In parallel with the FDA review, we are starting to form the commercial team responsible for the launch of OX124. A key success factor of the launch is the recruitment of people with experience from the opioid rescue market. In the light of that we are pleased to have recruited a commercial lead who had a pivotal role in the commercialization of the main branded product in the market before it became OTC late last year. OX124 will have significant synergies with our Zubsolv and MODIA® commercial operations, but large parts of the market are in customer segments not addressed by Orexo today. We will continue to grow the team where we need to bring in colleagues with relevant experience in these customer segments as we approach the launch of OX124.

Expanding R&D pipeline in collaboration with other companies

Upon approval OX124 will be our next commercial product, while we also see significant potential in other applications of our drug delivery platform, AmorphOX®. A key strategy for AmorphOX is to work with partners where our technology can add value to their molecules. A good example of this is our collaboration with Sobi. In 2023, we successfully tested AmorphOX on one of Sobi’s molecules and, after promising initial results, the collaboration will now advance into the next phase. We’re going to continue optimizing the formulation, expand the stability studies and review how AmorphOX can enable alternative drug delivery methods to the molecule. In addition to Sobi, we are exploring new application possibilities of the AmorphOX technology and this quarter we’ve agreed to test the technology on additional vaccines in collaboration with a vaccine company.

We’re also continuing the development of OX640, our adrenaline product with nasal administration, and have received positive feedback from the FDA on our briefing book and proposed development plan. This feedback is instrumental in shaping the discussions we’re having with potential partners as it’s given us the clarity we needed to keep moving forwards. This, together with the new patent for OX640 granted in April and which extends its exclusivity in the US until November 2042, elevates the attractiveness of OX640 to potential partners. OX640 was also presented at the American Academy of Allergy, Asthma & Immunology conference, and the product’s stability was of particular interest to clinicians, who provided very positive feedback about the opportunities this provides to patients and healthcare professionals.

Summary and outlook

It’s been a decent first quarter in which we’ve continued strengthening our financial position through EBITDA profitability and successfully refinancing the corporate bond.
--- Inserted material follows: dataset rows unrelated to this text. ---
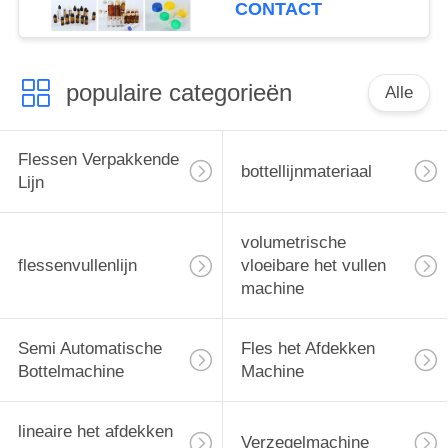
CONTACT
populaire categorieën
Alle
Flessen Verpakkende
bottellijnmateriaal
Lijn
volumetrische
flessenvullenlijn
vloeibare het vullen
machine
Semi Automatische
Fles het Afdekken
Bottelmachine
Machine
lineaire het afdekken
Verzegelmachine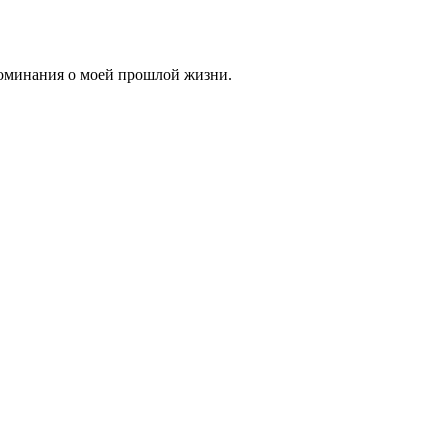
споминания о моей прошлой жизни.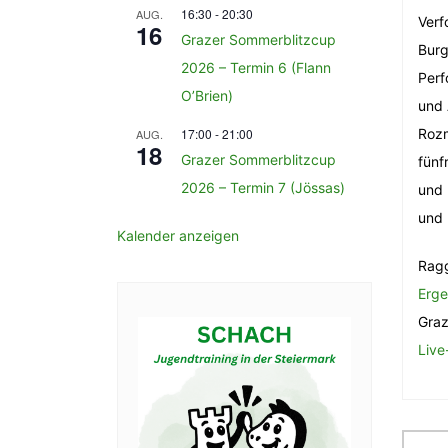
16:30
-
20:30
AUG.
Verf
16
Grazer Sommerblitzcup
Burg
2026 – Termin 6 (Flann
Perf
O’Brien)
und 
17:00
-
21:00
Rozm
AUG.
18
Grazer Sommerblitzcup
fünf
2026 – Termin 7 (Jössas)
und 
und 
Kalender anzeigen
Ragg
Erge
Gra
Live
Be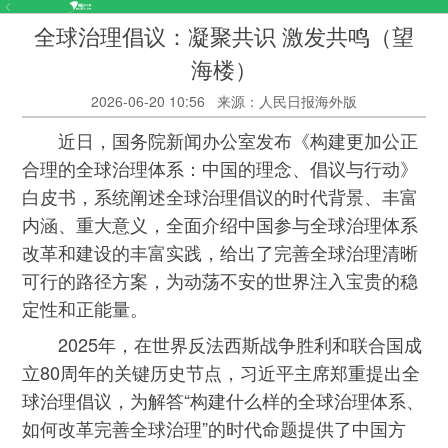
全球治理倡议：凝聚共识 激发共鸣（望
海楼）
2026-06-20 10:56
来源：人民日报海外版
近日，国务院新闻办公室发布《构建更加公正
合理的全球治理体系：中国的理念、倡议与行动》
白皮书，系统阐述全球治理倡议的时代背景、丰富
内涵、重大意义，全面介绍中国参与全球治理体系
改革和建设的丰富实践，给出了完善全球治理清晰
可行的路径方案，为动荡不安的世界注入宝贵的稳
定性和正能量。
2025年，在世界反法西斯战争胜利和联合国成
立80周年的关键历史节点，习近平主席郑重提出全
球治理倡议，为解答“构建什么样的全球治理体系、
如何改革完善全球治理”的时代命题提供了中国方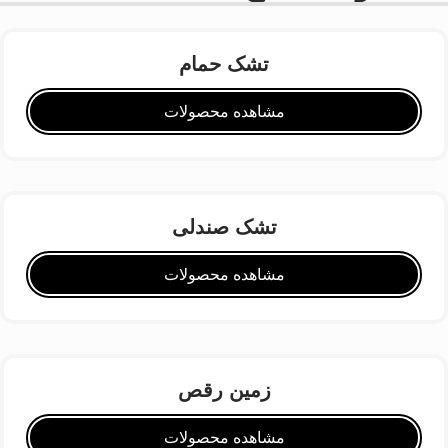
تشک حمام
مشاهده محصولات
تشک صندلی
مشاهده محصولات
زمین رقص
مشاهده محصولات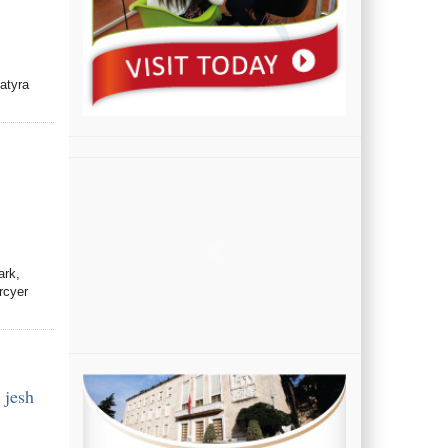
natyra
ark,
rcyer
 jesh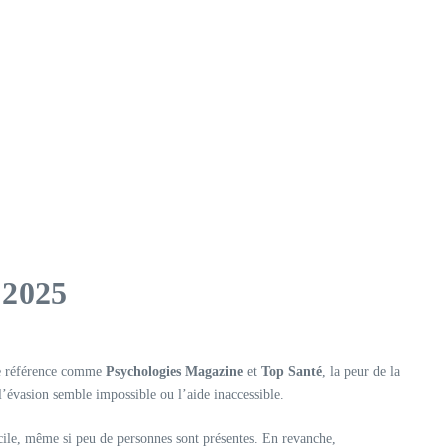
 2025
de référence comme
Psychologies Magazine
et
Top Santé
, la peur de la
’évasion semble impossible ou l’aide inaccessible.
icile, même si peu de personnes sont présentes. En revanche,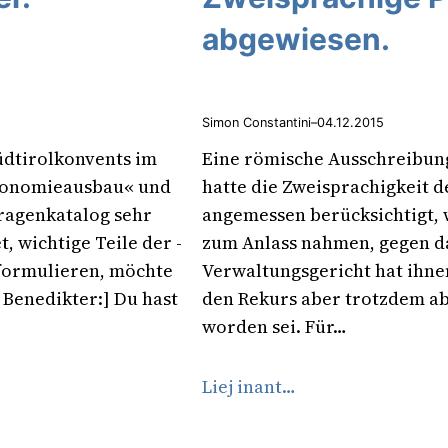
abgewiesen.
Simon Constantini
–
04.12.2015
üdtirolkonvents im
Eine römische Ausschreibung 
utonomieausbau« und
hatte die Zweisprachigkeit 
ragenkatalog sehr
angemessen berücksichtigt,
t, wichtige Teile der -
zum Anlass nahmen, gegen da
uformulieren, möchte
Verwaltungsgericht hat ihne
 Benedikter:] Du hast
den Rekurs aber trotzdem abg
worden sei. Für…
Liej inant…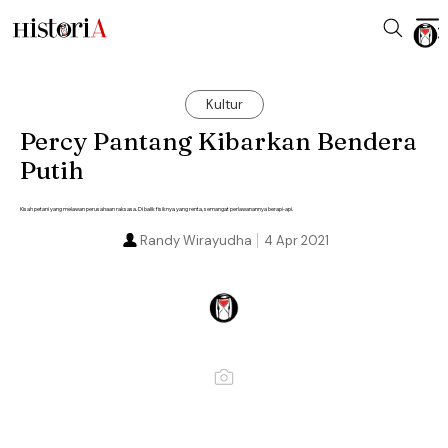
Kultur
Percy Pantang Kibarkan Bendera
Putih
Kisah petani yang melawan perusahaan raksasa. Di balik fisiknya yang renta, semangat perlawanannya berapi-api.
Randy Wirayudha
4 Apr 2021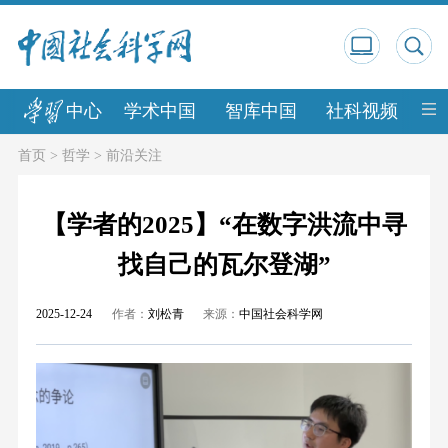
中心
学术中国
智库中国
社科视频
中
首页
>
哲学
>
前沿关注
【学者的2025】“在数字洪流中寻
找自己的瓦尔登湖”
2025-12-24
作者：
刘松青
来源：
中国社会科学网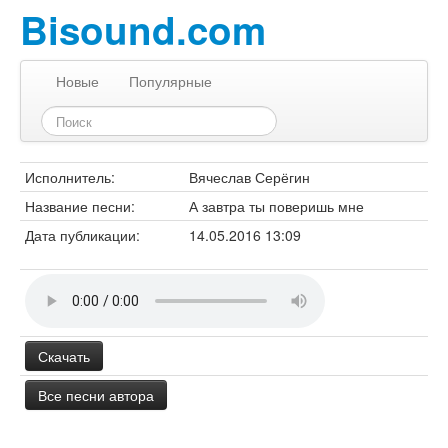
Bisound.com
Новые
Популярные
Исполнитель:
Вячеслав Серёгин
Название песни:
А завтра ты поверишь мне
Дата публикации:
14.05.2016 13:09
Скачать
Все песни автора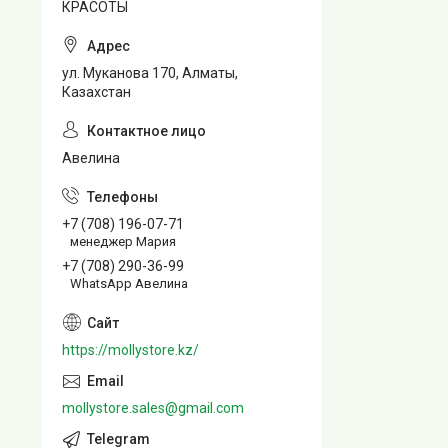
КРАСОТЫ
ул. Муканова 170, Алматы,
Казахстан
Авелина
+7 (708) 196-07-71
менеджер Мария
+7 (708) 290-36-99
WhatsApp Авелина
https://mollystore.kz/
mollystore.sales@gmail.com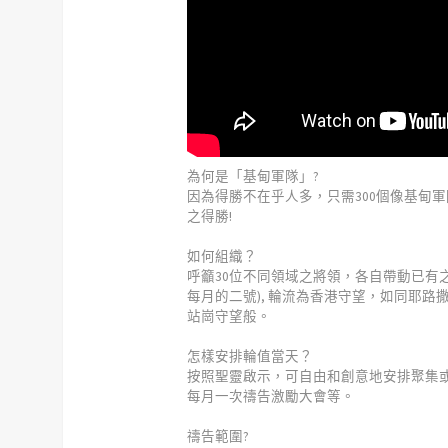
為何是「基甸軍隊」?
因為得勝不在乎人多，只需300個像基甸
之得勝!
如何組織？
呼籲30位不同領域之將領，各自帶動已有之最少
每月的二號), 輪流為香港守望，如同耶
站崗守望般。
怎樣安排輪值當天？
按照聖靈啟示，可自由和創意地安排聚集或
每月一次禱告激勵大會等。
禱告範圍?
We’ve also made progress with our R&D activities. Zubsolv® sales to pharmacies have been in-line with our expectations, but sales to wholesalers have been lower due to their inventory adjustments. We expect demand and sales to pharmacies to continue on the current trajectory which is also expected to improve sales and profit contribution from Zubsolv in the next quarters. Maintaining and improving EBITDA profitability is a top priority for 2024 to ensure we have the financial strength to launch OX124 in the US and continue developing projects based on the AmorphOX drug delivery technology.

Looking ahead, the main value drivers for Orexo are FDA approval of OX124 and progress in partnering with projects based on the AmorphOX drug delivery technology, such as with OX640. Advancing the collaboration with Sobi was an important milestone, but attracting new companies to test their molecules with AmorphOX is also critical to enable us to expand the potential of the platform. We continue to expect approval of OX124 in the second half of 2024 and are optimistic that we will both advance existing partnerships and start new collaborations around AmorphOX during 2024.